Within the event management module of ServiceNow there has long been the ability to ingest CloudWatch alarms from AWS. In this post I'm going to explain how to achieve this same outcome, but using a MID server to route the data. Why is this needed? Some customer instances of ServiceNow are configured to only allow access from specific IP ranges so that external users are not able to access their system. In such configurations, accepting events directly to the instance from a public cloud provider like AWS is not possible. Special thanks to my colleague Vinh Tran for assistance with some of these items.

The components involved in this solution are 1) an AWS SNS topic and subscription, 2) an AWS Lambda application, 3) a ServiceNow Listener Transform Script, and 4) a ServiceNow event rule. Obviously a MID server is also needed here, but I will not be detailing the setup here.

AWS Configuration

Let's start with the AWS components. You will first need to create a Lambda application. You can wait on specifying triggers until the next step.

AWS Lambda Application

The environment variables are important as they are used in the Python code of the application. The password is anticipated to be base64 encoded. The instance URL needs to be in the form of http://{IP address of your MID server}:{port}/api/mid/em/inbound_event?Transform={name of your transform script}. We will see the {port} configuration later in this post. The "transformHeader" is the same as the transform script you specify in the URL.

Here is the code of the Lambda app:

import json
import logging
import os
import urllib3
import base64

logger = logging.getLogger()
logger.setLevel(logging.INFO)

INSTANCE = os.environ['instance']
HEADER = os.environ['transformHeader']
SNUSER = os.environ['user']
SNPWD = os.environ['pwd']

MYPWD = base64.b64decode(SNPWD).decode('utf-8')

def lambda_handler(event, context):
    logger.info("Event: " + str(event))
    #message = event
    message = json.loads(event['Records'][0]['Sns']['Message'])
    logger.info("Message: " + str(message))

    # Create the http session
    http = urllib3.PoolManager()

    # Set the ServiceNow instance or MID server endpoint to receive events
    url = INSTANCE

    # Eg. User name="admin"
    user = SNUSER

    # base64 password
    pwd = MYPWD

    auth = user + ":" + pwd

    # Set proper headers
    headers = {"Content-Type":"application/json","Accept":"application/json","Transform":HEADER}
    headers.update(urllib3.util.make_headers(basic_auth = auth))

    # Encode the payload
    encoded_data = json.dumps(message).encode('utf-8')

    # Do the HTTP request
    r = http.request('POST', url, body=encoded_data, headers=headers)

    # Log the output of the request
    logger.info("Data: " + str(r.data))
    logger.info("Status: " + str(r.status))

The Lambda app is expecting to receive CloudWatch alarms from a SNS topic, so you make the app be a subscriber to a SNS topic where you have configured alarms to be sent.

AWS SNS Topic Subscription

That is about it on the AWS configuration. Setting up the subscription will add a trigger to the Lambda app.

MID Server Additional Configuration

Let's review what needs to be done to ensure the MID server can accept the alarms. First, you need to ensure you have defined a MID Web Server Context (MID Server -> Extensions -> MID Web Server).

MID Web Server Context

Be sure to specify a port that is not already in use on the MID server. This is the port you specify as part of the URL provided to the Lambda app above. The user and password specified on this record are also the ones provided to the Lambda app so it can authenticate to the MID server web listener.

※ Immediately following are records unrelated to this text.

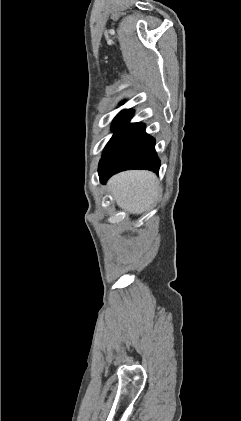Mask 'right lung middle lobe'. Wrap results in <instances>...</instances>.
I'll return each mask as SVG.
<instances>
[{"label": "right lung middle lobe", "instance_id": "dd1d6c3e", "mask_svg": "<svg viewBox=\"0 0 241 421\" xmlns=\"http://www.w3.org/2000/svg\"><path fill=\"white\" fill-rule=\"evenodd\" d=\"M131 110H124L122 112H120L114 119L113 121V125H112V130L115 131L113 137L110 139V141L108 142V144L106 145L103 154L105 153V151L108 149V147L111 145V143L113 142V140L116 138V136L118 135V133L120 132L121 128L123 127L124 123L126 122V120L128 119V117L130 116Z\"/></svg>", "mask_w": 241, "mask_h": 421}]
</instances>
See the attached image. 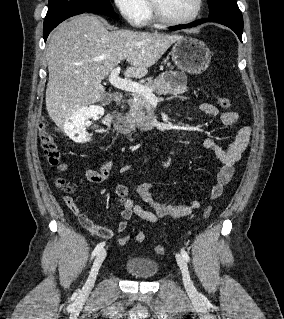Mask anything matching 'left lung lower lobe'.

The final MID server setup step is to create a MID WebService Event Listener Context as shown below, and associate it with the MID web server context you just created above (Event Management -> Event Listener (Push) -> MID WebService Event Listener).

MID WebService Event Listener Context

It is also important to verify the MID server OS (presumably Windows) is allowing inbound traffic on the port you specified for the MID web server above. In lieu of turning of the entire firewall, you might test disabling the policies while doing initial configuration or if traffic doesn't seem to reach the endpoint you're specifying (run the following command to disable "netsh advfirewall set allprofiles state off").

MID Server Transform Script

One of the final steps is to now create a transform script that will be used by the MID web server to process the incoming CloudWatch alarms.

Listener Transform Script

While the code in the script is not terribly long, it would be quite a bit to consume in the length of this post. As such, I have posted an update set that will create the MID script include and this listener script record. The "Header value" on this record is the same as used in the Lambda app.

The final step is to create an event rule or rules to process the alarms. While there are some out of the box rules for AWS CloudWatch, I created an update set that will process specifically for EC2 instance alarms. This can server as a good starting point should you need to create others based on how this process is bringing in data to the event table. The update set is in the same repo as the MID transform script update set.

This same process could be replicated for other cloud providers where it's not feasible to obtain all of the possible IP address from all the data centers they have around the world. Should you need to scale this setup due to a large volume of CloudWatch alarms, consider putting multiple MID servers behind a load balancer (easy in the public cloud environments) and have the Lambda app send data to the load balancer.